Wash your hands
to stay healthy

Whenever commercial breaks on TV become dominated by ads for cold and flu medications, it is a sure sign that autumn is near. This beautiful season brings not only Indian summer, chestnuts and colorful leaves, but also an increased number of illnesses and infections. In keeping with the principle of prevention being better than cure, it is good to observe a few rules, which will minimize the risk of becoming ill. One of them is maintaining proper hand hygiene.

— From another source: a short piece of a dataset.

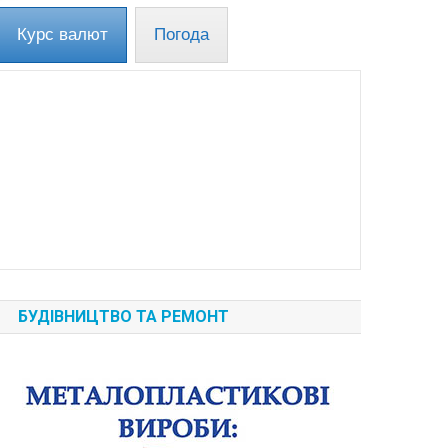
Курс валют
Погода
БУДІВНИЦТВО ТА РЕМОНТ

The change in seasons brings about a change in the functioning of the body’s immune system. It is largely caused by the lack of sufficient sun exposure. Sun rays stimulate the production of vitamin D3, which supports the immune system by activating in the body genes responsible for fighting bacteria. Some of them act as natural antibiotics. In autumn, the vitamin D3 concentration in the body decreases, which leads to a wekened disease resistance, and an increased risk of infection. Of course, it is not exclusively the change in weather what makes us sick. To a large extent, we are responsible for this ourselves. At fault are our bad hygiene habits, and, most of all, inadequate hand hygiene. The World Health Organization (WHO) has stated in one of its reports that almost 70 percent of the digestive tract infections are caused by germs residing on our hands. The hands are a veritable “means of public transportation” for bacteria and viruses. Through the hands there can spread, among other, diarrhea-causing rotaviruses and noroviruses, Staphylococcus aureus bacteria, causing skin infections and food poisonings, Salmonella and E. coli bacteria, tapeworm and pinworm eggs. The hands may also carry microorganisms responsible for upper respiratory tract infections.

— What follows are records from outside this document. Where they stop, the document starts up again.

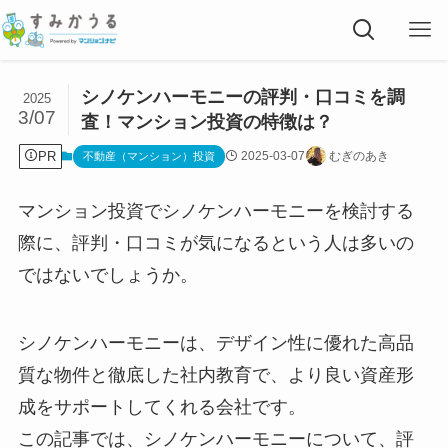
シノケンハーモニーの評判・口コミを調
2025
3/07
査！マンション投資の特徴は？
PR
2025-03-07
むぎのあき
不動産（マンション）投資
マンション投資でシノケンハーモニーを検討する
際に、評判・口コミが気になるという人は多いの
ではないでしょうか。
シノケンハーモニーは、デザイン性に優れた高品
質な物件と徹底した社内教育で、より良い資産形
成をサポートしてくれる会社です。
この記事では、シノケンハーモニーについて、評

On average, we wash our hands only a few times per day. This is definitely not often enough, considering that the situations in which our hands come in contact with bacteria are innumerable. It turns out that our homes are veritable breeding grounds for bacteria. Research has shown that the places, where the highest numbers of dangerous bacteria reside, are not toilet bowls and toilet seats, but kitchen countertops, dish-washing sponges and TV remote controls. Fecal bacteria, among other, have been discovered on those items. Disease-causing microbes live also on door handles, light switches, elevator buttons, cabinet and refrigerator handles, and on phones. Large bacteria concentrations have been found also on public transport, in offices, shopping centers, hospitals, playgrounds, on ATMs, coins and banknotes.

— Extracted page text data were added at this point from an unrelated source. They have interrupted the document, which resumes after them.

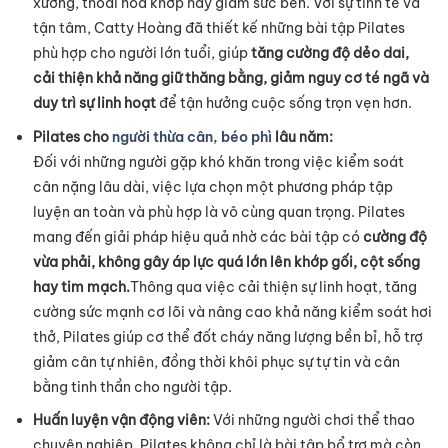
xương, thoái hóa khớp hay giảm sức bền. Với sự tinh tế và
tận tâm, Catty Hoàng đã thiết kế những bài tập Pilates
phù hợp cho người lớn tuổi, giúp
tăng cường độ dẻo dai,
cải thiện khả năng giữ thăng bằng, giảm nguy cơ té ngã và
duy trì sự linh hoạt
để tận hưởng cuộc sống trọn vẹn hơn.
Pilates cho
người thừa cân, béo phì
lâu năm:
Đối với những người gặp khó khăn trong việc kiểm soát
cân nặng lâu dài, việc lựa chọn một phương pháp tập
luyện an toàn và phù hợp là vô cùng quan trọng. Pilates
mang đến giải pháp hiệu quả nhờ các bài tập có
cường độ
vừa phải, không gây áp lực quá lớn lên khớp gối, cột sống
hay tim mạch.
Thông qua việc cải thiện sự linh hoạt, tăng
cường sức mạnh cơ lõi và nâng cao khả năng kiểm soát hơi
thở, Pilates giúp cơ thể đốt cháy năng lượng bền bỉ, hỗ trợ
giảm cân tự nhiên, đồng thời khôi phục sự tự tin và cân
bằng tinh thần cho người tập.
Huấn luyện vận động viên:
Với những người chơi thể thao
chuyên nghiệp, Pilates không chỉ là bài tập bổ trợ mà còn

Dangerous bacteria lurk everywhere, just waiting to get us. Fortunately, we can effectively defend ourselves. First of all, it is important to regularly wash our hands with soap and water, and if this is not possible, to use hand gels. Routine use of such substances greatly lowers the risk of becoming infected and ill. The simplest way of limiting the risk of dangerous infections is frequent handwashing, not only when the hands are dirty, but also in each situation, when they are exposed to contact with germs. Proper hand hygiene is of great significance to our health. What to do, however, if washing your hands under running water is not possible, e.g. when in a car, on a tram, on a children’s playground, or when taking a walk? The best way to keep your hands clean in all such situations is to use a hand-clensing gel, which does not require any use of water.